Girlfriends had warned her not to venture into the baby stores until the third month, that anything could happen early in a pregnancy, and that it was wise to be patient and not open the door to added heartbreak. But there she was, a mother-to-be, with thoughts of Operation Black Horizon and fossilized dinosaurs—petroleum—almost perpetually on her mind. How could she not go inside? The woman who greeted her at the door was part artist, part salesperson, and eager to help.

“Looking for anything in particular?” she asked.

“Something for my baby,” said Andie. “I’m planning ahead.”

The saleswoman pointed out enough handmade wonderments and toys to make Andie think about having more than one child—colorful blocks, hand puppets from Burma, kaleidoscopes, marionettes from around the world, stained-glass fairies, wooden dollhouses. It was fun, but out of nowhere Andie needed to run to the bathroom. The saleswoman pointed her to the back of the store. Andie was back shortly.

“False alarm,” said Andie.

“How far along are you?”

She turned sideways and pulled back her coat. “Seven weeks. Can you tell?”

“Not yet. But get used to the bathroom urges.”

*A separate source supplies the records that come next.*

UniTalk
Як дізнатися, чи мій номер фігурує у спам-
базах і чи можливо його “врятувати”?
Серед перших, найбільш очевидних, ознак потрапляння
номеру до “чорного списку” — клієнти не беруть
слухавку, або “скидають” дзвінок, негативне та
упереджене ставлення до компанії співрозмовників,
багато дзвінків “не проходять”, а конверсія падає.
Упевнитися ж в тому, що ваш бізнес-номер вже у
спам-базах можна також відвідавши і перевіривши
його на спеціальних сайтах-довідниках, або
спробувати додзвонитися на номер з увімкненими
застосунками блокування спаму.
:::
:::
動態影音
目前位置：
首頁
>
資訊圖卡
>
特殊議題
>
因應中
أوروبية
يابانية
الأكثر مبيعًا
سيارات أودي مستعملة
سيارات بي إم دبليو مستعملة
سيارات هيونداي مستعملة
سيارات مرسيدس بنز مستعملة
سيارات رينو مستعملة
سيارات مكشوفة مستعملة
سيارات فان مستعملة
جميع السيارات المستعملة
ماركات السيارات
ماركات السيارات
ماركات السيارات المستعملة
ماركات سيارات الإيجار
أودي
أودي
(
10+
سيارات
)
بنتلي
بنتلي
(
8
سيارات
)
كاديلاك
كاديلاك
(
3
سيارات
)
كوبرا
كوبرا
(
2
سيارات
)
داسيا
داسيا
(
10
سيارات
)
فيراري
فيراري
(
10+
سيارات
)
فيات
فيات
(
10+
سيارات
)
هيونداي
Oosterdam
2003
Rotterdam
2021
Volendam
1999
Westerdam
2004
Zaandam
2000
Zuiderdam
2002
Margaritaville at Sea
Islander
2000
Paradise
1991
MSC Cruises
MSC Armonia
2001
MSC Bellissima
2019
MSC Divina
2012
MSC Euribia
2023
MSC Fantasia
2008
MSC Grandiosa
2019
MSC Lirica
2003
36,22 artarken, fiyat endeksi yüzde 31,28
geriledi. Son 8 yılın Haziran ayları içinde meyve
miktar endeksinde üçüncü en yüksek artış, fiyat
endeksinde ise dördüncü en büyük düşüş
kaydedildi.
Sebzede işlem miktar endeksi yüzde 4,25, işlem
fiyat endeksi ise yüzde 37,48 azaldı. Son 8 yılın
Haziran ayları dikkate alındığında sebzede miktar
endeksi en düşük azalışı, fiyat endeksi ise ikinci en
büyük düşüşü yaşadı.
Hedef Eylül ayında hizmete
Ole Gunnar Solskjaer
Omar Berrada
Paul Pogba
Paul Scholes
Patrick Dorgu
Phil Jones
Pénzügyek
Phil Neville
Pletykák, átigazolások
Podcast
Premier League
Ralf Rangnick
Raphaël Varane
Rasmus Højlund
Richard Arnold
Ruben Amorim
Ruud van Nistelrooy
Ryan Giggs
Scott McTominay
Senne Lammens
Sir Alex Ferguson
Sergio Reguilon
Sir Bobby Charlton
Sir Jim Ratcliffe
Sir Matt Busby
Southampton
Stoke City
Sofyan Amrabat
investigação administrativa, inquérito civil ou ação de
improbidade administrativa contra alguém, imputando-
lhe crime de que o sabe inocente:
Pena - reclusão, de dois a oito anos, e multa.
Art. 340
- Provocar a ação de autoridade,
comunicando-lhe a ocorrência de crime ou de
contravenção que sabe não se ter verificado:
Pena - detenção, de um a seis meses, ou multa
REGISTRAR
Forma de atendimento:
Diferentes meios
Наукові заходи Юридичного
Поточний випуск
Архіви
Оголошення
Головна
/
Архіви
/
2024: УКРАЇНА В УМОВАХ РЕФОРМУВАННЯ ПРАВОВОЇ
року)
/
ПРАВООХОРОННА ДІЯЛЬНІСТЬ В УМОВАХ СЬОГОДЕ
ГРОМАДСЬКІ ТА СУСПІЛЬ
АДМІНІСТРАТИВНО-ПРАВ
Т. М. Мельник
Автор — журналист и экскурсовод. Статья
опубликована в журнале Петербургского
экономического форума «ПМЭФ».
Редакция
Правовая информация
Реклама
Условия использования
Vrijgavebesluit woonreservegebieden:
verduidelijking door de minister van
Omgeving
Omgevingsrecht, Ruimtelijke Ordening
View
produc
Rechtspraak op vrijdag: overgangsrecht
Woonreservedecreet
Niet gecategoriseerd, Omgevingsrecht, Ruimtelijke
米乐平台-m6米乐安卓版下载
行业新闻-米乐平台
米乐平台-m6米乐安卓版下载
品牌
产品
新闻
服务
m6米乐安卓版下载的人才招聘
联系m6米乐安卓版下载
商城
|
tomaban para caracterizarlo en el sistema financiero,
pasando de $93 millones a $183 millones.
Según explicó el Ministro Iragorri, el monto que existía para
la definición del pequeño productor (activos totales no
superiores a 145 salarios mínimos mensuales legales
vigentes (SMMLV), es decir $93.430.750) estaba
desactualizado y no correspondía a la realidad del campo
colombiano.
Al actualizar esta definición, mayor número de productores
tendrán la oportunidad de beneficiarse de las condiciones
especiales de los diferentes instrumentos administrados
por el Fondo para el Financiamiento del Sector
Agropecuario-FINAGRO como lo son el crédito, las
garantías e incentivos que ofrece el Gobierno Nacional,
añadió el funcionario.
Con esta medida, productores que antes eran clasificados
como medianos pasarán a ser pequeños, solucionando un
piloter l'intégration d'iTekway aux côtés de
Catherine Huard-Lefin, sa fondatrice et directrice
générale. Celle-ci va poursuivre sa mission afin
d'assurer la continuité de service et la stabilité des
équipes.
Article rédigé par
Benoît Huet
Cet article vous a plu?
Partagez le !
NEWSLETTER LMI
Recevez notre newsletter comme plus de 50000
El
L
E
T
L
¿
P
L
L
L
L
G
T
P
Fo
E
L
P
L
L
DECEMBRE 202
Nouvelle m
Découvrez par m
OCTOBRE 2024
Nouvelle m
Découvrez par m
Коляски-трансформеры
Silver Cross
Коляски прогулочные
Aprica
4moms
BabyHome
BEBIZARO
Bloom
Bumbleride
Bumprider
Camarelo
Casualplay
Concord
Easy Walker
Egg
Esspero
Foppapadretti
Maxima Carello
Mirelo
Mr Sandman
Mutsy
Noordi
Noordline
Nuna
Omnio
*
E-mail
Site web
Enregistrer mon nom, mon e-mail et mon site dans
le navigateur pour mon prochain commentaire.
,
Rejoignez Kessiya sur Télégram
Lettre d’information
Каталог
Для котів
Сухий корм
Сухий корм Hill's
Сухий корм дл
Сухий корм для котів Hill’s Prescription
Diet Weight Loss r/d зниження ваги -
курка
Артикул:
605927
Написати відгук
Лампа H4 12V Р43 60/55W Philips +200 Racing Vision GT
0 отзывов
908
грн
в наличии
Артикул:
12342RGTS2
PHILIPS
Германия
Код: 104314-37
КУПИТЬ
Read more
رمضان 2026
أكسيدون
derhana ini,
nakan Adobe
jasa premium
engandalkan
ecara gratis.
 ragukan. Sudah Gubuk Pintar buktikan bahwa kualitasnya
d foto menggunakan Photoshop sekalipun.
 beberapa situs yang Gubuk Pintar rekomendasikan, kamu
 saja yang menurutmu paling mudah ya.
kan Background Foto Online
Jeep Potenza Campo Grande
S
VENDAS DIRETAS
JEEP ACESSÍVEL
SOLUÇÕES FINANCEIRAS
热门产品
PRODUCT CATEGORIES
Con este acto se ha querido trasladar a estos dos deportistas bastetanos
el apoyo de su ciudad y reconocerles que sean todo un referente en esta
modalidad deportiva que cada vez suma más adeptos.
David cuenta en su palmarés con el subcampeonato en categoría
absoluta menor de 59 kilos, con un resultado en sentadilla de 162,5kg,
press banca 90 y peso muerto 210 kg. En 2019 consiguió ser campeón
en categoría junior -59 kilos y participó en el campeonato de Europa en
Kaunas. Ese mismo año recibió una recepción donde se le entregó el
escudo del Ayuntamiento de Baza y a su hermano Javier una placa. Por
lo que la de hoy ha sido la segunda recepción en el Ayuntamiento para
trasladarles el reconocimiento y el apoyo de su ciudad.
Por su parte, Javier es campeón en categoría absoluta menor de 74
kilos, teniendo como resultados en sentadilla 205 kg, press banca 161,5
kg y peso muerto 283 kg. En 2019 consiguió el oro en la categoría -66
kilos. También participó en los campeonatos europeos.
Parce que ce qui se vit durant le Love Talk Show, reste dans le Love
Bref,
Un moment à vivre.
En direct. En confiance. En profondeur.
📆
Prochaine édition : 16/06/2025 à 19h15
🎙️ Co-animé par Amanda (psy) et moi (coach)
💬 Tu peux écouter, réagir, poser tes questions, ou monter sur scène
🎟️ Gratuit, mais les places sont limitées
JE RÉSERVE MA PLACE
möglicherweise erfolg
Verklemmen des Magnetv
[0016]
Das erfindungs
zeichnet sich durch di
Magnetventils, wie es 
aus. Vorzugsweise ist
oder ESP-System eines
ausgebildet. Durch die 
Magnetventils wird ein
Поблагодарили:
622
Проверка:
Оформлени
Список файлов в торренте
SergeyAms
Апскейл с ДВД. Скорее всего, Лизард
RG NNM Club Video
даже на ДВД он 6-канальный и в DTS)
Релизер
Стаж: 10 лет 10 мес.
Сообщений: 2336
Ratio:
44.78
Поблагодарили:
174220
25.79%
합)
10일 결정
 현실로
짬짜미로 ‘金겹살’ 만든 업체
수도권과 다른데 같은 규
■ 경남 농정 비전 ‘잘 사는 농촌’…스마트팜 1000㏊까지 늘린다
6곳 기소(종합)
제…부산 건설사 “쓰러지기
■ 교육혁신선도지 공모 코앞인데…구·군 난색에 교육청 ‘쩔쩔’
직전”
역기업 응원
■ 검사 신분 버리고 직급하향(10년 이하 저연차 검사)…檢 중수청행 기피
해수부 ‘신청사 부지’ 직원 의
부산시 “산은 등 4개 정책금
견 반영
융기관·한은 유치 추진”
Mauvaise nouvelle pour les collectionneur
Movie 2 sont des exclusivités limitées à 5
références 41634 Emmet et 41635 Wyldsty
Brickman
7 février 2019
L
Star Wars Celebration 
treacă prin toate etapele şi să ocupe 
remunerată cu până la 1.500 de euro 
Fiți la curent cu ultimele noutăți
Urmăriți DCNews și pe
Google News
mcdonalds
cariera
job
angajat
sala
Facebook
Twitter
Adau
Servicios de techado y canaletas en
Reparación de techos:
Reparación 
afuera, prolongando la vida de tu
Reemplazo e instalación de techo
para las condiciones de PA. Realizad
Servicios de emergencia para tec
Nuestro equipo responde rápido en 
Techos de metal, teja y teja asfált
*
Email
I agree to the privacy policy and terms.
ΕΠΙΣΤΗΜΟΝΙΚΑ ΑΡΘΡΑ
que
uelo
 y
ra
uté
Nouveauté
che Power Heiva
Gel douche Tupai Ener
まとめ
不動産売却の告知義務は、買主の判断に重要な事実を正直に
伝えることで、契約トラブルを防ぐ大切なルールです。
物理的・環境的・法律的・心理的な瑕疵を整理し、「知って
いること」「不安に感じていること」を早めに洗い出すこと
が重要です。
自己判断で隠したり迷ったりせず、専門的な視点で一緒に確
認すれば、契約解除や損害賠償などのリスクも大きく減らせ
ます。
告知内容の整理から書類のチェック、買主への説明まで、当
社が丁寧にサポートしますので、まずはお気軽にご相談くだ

Andie browsed and ended up buying a fluffy pink rabbit, which came with a verbal assurance that she could bring it back for a blue one if baby Viola turned out to be a Victor. She tucked it into her fake designer handbag and walked another two blocks. New boyfriend Dennis was waiting at the subway entrance on the corner.

“You’re late,” he said.

“Which you’re not allowed to point out, since we’re dating this time, not married.”

He smiled, as did Andie. Dennis was actually Special Agent Michael Brunelli of the New York field office, and the last time they’d worked together was during the Wall Street meltdown. They’d posed as husband and wife, a joint mission to prove that “too big to fail” didn’t mean “too big to jail.” It had been Andie’s job to tap the most lucrative sources of information about banking fraud: the wives and girlfriends of investment bankers.

“You hungry?” asked Andie. “There’s a Ukrainian restaurant on Second Avenue I’ve been wanting to try.”

“Ukrainian?
” he said, making a face. “Damn. They told me I had to let you eat whatever you wanted to eat, but this may require combat pay.”

Andie led the way, their small talk a comfortable continuation of the banter that had carried them through the Wall Street investigation, which had dragged on for weeks. His undercover experience was extensive, mostly organized-crime investigations, and Andie actually enjoyed listening to his stories. And if his principal role in Operation Black Horizon was to match up, muscle for muscle, against Noori, the Bureau couldn’t have made a better choice.

“I read your Spice Market report,” he said. “Most of it made sense.”

“Most of it?”

He picked up their pace, gaining some separation from the group of college students behind them. “Are you actually buying the idea that the Chinese government blew up its own rig?”